Como la
astronomía es aún menos lucrativa que la arquitectura, fue una suerte
para Harries que un tío suyo comprara un desierto en un país lejano que
resultó contener petróleo. La consecuencia para Harries, su único
sobrino, fue una inversión cercana a las mil libras que reportaba sus
beneficios anuales.
Una vez que los albaceas se hubieron ocuparon de todo, Harries, a
quien bien podría calificarse de ayudante casi sin sueldo del
observatorio Washe, invitó a cenar a tres hombres tras evaluarlos y
ponerlos a prueba bajo lunas refulgentes y hostiles en Tierra de Nadie.
Vaughan, auxiliar de cirugía en St. Peggoty’s, construía por
entonces un consultorio cerca de Sloane Street. Loftie, un patólogo de
incipiente reputación, era —pues se había casado con la inestable hija
de una de sus antiguas patronas londinenses— asesor bacteriológico de un
departamento público, donde ganaba quinientas setenta libras anuales y
esperaba alcanzar la antigüedad necesaria para obtener una pensión.

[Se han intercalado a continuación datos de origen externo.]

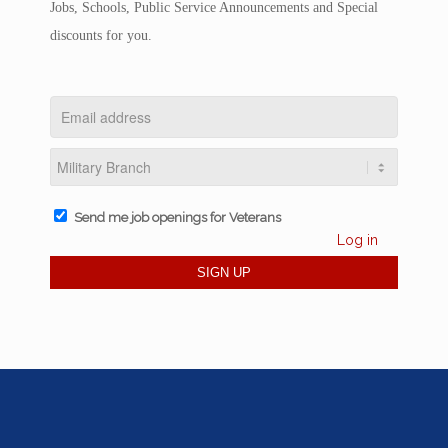
Jobs, Schools, Public Service Announcements and Special
discounts for you.
Send me job openings for Veterans
Log in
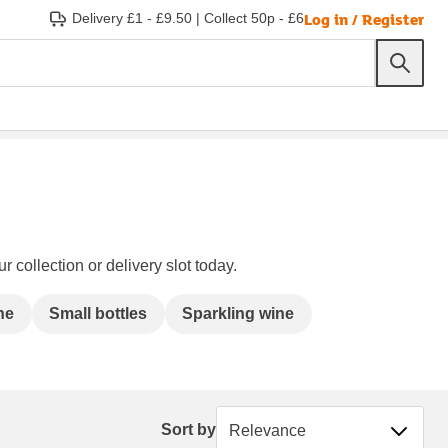
Log in / Register
Delivery £1 - £9.50
|
Collect 50p - £6
 collection or delivery slot today.
ne
Small bottles
Sparkling wine
Sort by
Sort by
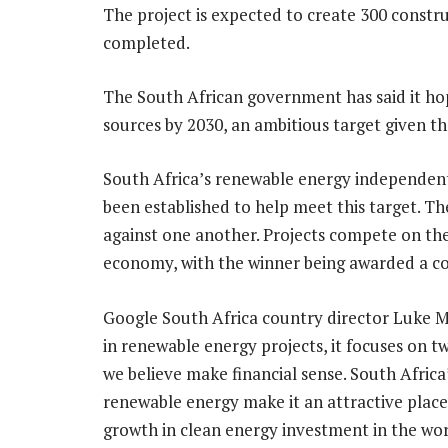
The project is expected to create 300 constr
completed.
The South African government has said it h
sources by 2030, an ambitious target given th
South Africa’s renewable energy independ
been established to help meet this target. 
against one another. Projects compete on the 
economy, with the winner being awarded a c
Google South Africa country director Luke M
in renewable energy projects, it focuses on t
we believe make financial sense. South Africa
renewable energy make it an attractive place 
growth in clean energy investment in the worl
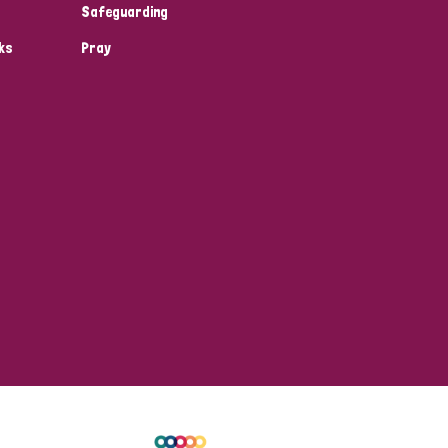
Safeguarding
ks
Pray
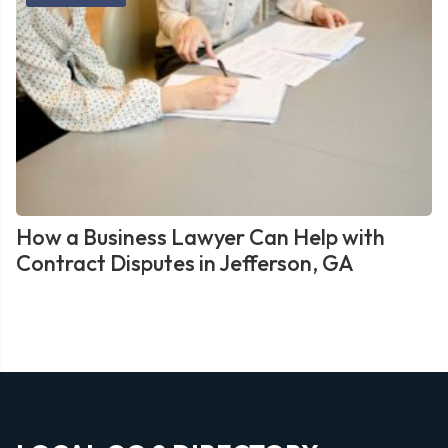
How a Business Lawyer Can Help with
Contract Disputes in Jefferson, GA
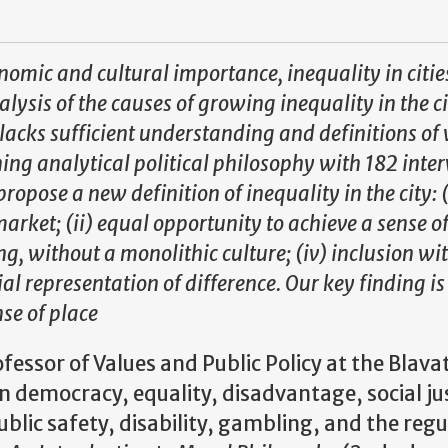
conomic and cultural importance, inequality in citie
alysis of the causes of growing inequality in the ci
t lacks sufficient understanding and definitions of 
ining analytical political philosophy with 182 inte
ropose a new definition of inequality in the city: (
 market; (ii) equal opportunity to achieve a sense o
ing, without a monolithic culture; (iv) inclusion wi
al representation of difference. Our key finding is
nse of place
fessor of Values and Public Policy at the Blava
 democracy, equality, disadvantage, social ju
ublic safety, disability, gambling, and the regu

Ackerman, que también trabajaba en St. Peggotty’s, recibió en herencia
unos cientos de libras al año nada más terminar su carrera y renunció a
cualquier trabajo serio que no fuera la gastronomía y sus artes afines.
Vaughan y Loftie estaban al corriente de la suerte de Harries,
quien les explicó todos los detalles durante la cena y señaló cuáles
serían sus ingresos calculando por lo bajo.
—Tachuelas puede corroborarlo —dijo.
Ackerman se empequeñeció en su silla, como si se tratara del agujero del proyectil donde un día tramara la retirada para todos.
—Nos conocemos bastante bien —empezó a decir—. Nos hemos visto
todos diseccionados hasta el último átomo con bastante frecuencia, ¿no
es cierto? No necesitamos camuflaje. ¿Estáis de acuerdo? Siempre decís
lo que haríais si fuerais independientes. ¿Habéis cambiado de opinión?